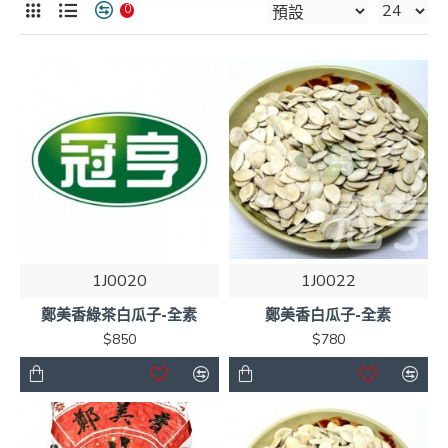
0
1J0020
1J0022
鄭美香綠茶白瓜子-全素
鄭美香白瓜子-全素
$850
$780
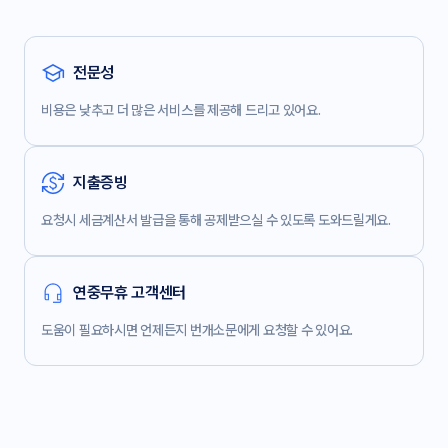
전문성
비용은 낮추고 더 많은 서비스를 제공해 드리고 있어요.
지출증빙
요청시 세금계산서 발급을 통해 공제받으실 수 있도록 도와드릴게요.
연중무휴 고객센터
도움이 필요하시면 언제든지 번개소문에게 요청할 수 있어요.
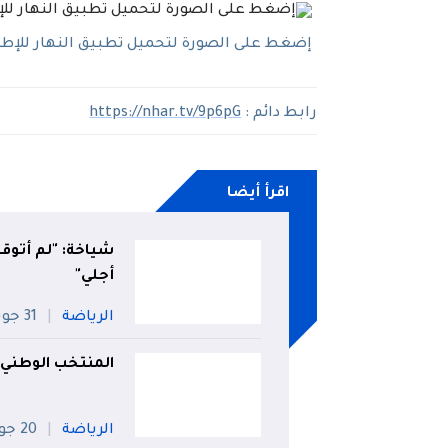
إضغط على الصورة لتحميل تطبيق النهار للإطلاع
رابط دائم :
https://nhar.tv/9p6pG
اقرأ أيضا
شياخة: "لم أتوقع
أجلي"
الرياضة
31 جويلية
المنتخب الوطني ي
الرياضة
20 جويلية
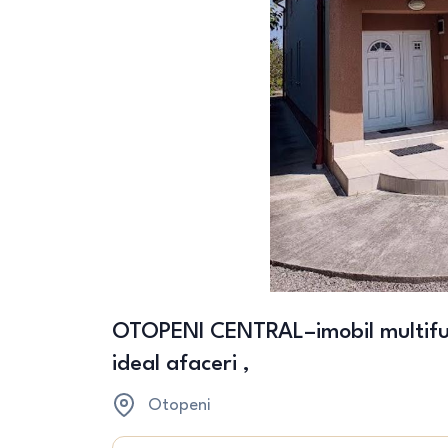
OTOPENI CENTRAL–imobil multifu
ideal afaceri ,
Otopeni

::::::::

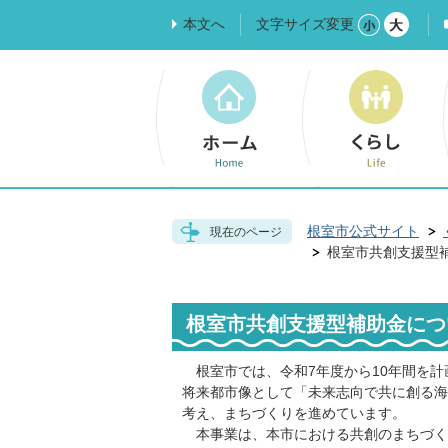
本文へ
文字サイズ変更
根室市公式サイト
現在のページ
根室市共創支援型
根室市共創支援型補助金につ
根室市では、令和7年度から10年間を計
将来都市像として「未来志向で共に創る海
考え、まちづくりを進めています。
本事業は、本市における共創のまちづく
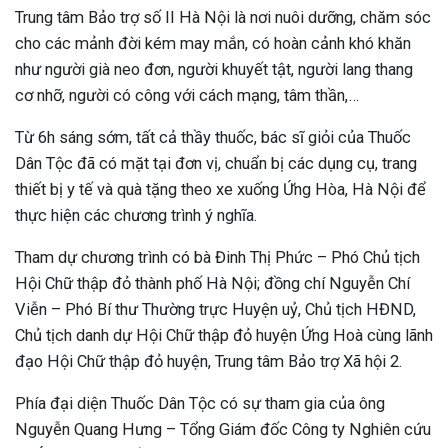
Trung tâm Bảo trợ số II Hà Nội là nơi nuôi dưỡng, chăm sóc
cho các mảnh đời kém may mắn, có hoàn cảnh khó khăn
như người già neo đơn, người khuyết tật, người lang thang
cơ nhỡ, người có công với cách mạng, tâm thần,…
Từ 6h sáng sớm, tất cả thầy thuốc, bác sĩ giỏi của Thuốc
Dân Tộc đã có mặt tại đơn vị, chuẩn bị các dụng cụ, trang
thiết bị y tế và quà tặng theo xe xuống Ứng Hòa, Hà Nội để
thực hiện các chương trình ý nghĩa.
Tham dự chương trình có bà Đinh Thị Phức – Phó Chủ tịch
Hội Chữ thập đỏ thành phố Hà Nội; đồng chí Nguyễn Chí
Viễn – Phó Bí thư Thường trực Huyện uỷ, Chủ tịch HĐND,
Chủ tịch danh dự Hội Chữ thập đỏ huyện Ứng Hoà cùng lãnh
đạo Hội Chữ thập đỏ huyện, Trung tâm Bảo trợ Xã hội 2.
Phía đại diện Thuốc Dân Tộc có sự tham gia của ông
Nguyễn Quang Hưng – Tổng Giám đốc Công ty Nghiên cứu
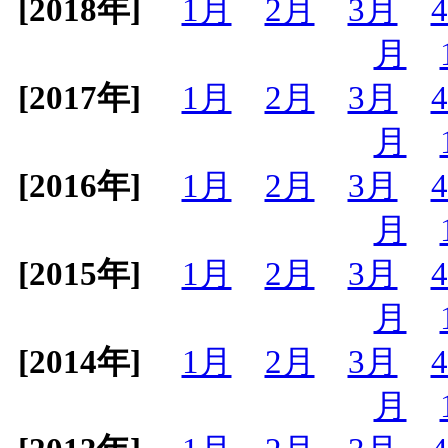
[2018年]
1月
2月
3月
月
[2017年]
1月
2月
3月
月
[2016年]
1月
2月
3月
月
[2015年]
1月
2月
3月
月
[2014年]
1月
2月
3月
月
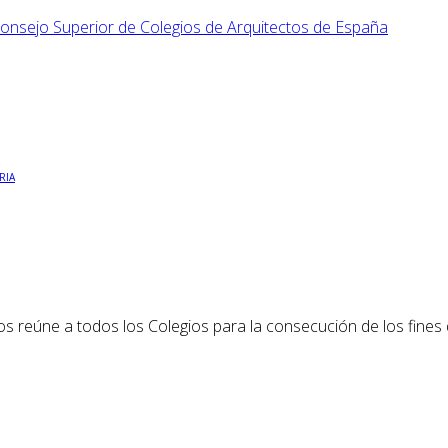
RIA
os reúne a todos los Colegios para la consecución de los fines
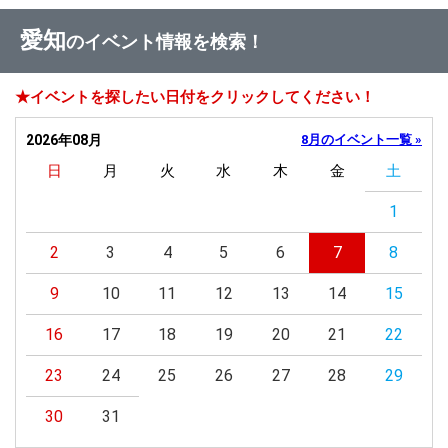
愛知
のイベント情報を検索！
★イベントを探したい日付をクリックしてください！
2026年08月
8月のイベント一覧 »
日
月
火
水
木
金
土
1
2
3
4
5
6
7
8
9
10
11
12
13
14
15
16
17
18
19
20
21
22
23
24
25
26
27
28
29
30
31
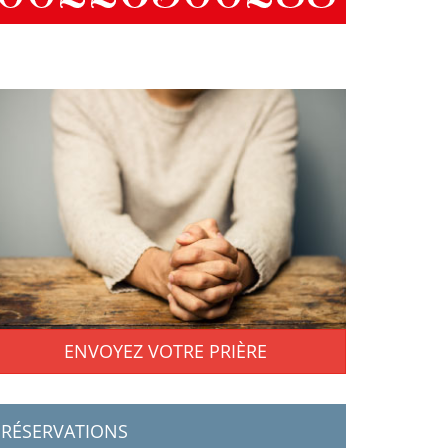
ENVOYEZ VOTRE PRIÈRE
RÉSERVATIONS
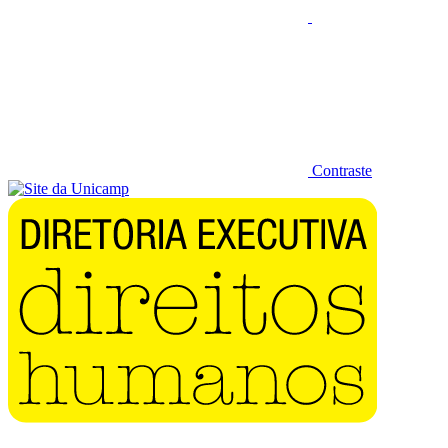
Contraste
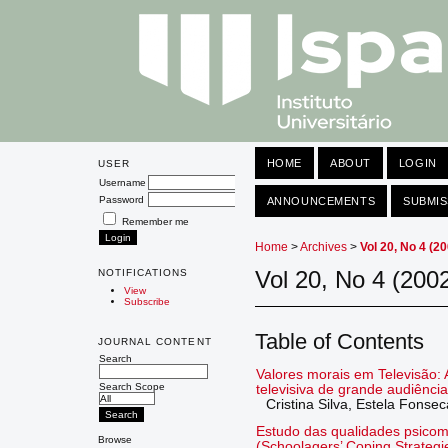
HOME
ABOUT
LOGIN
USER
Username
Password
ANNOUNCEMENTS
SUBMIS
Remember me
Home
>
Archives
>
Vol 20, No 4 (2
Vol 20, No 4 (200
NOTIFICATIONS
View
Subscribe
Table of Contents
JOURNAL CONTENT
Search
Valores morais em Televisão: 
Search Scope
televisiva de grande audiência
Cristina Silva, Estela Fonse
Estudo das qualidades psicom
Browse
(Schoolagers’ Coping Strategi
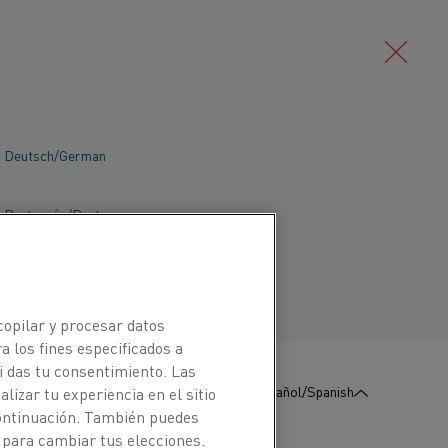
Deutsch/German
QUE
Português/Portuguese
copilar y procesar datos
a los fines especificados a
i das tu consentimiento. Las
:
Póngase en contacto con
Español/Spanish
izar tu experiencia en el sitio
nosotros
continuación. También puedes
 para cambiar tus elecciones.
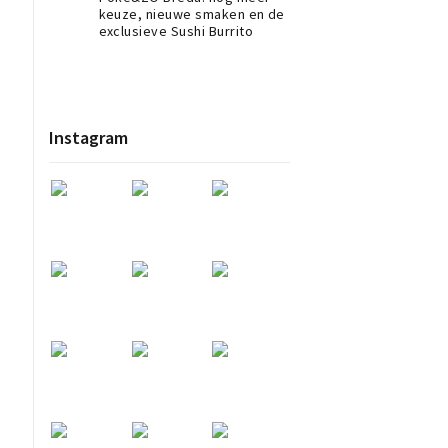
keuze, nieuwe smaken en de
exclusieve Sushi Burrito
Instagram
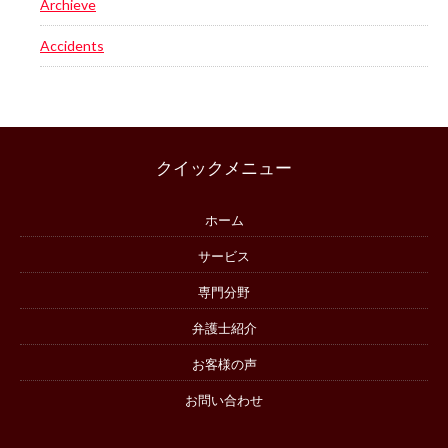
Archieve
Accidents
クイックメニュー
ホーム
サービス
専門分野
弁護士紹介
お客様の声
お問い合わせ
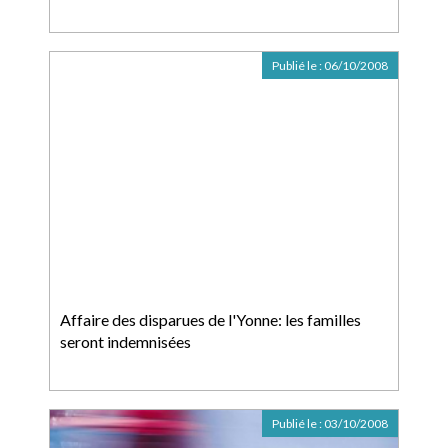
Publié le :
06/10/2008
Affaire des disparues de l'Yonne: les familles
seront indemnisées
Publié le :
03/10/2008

::::::::

What the task requires:
If the string "chương" appears in a line of the entries, report the line.

Reply to the task:
thực hiện các chương trình ý nghĩa.
Tham dự chương trình có bà Đinh Thị Phức – Phó Chủ tịch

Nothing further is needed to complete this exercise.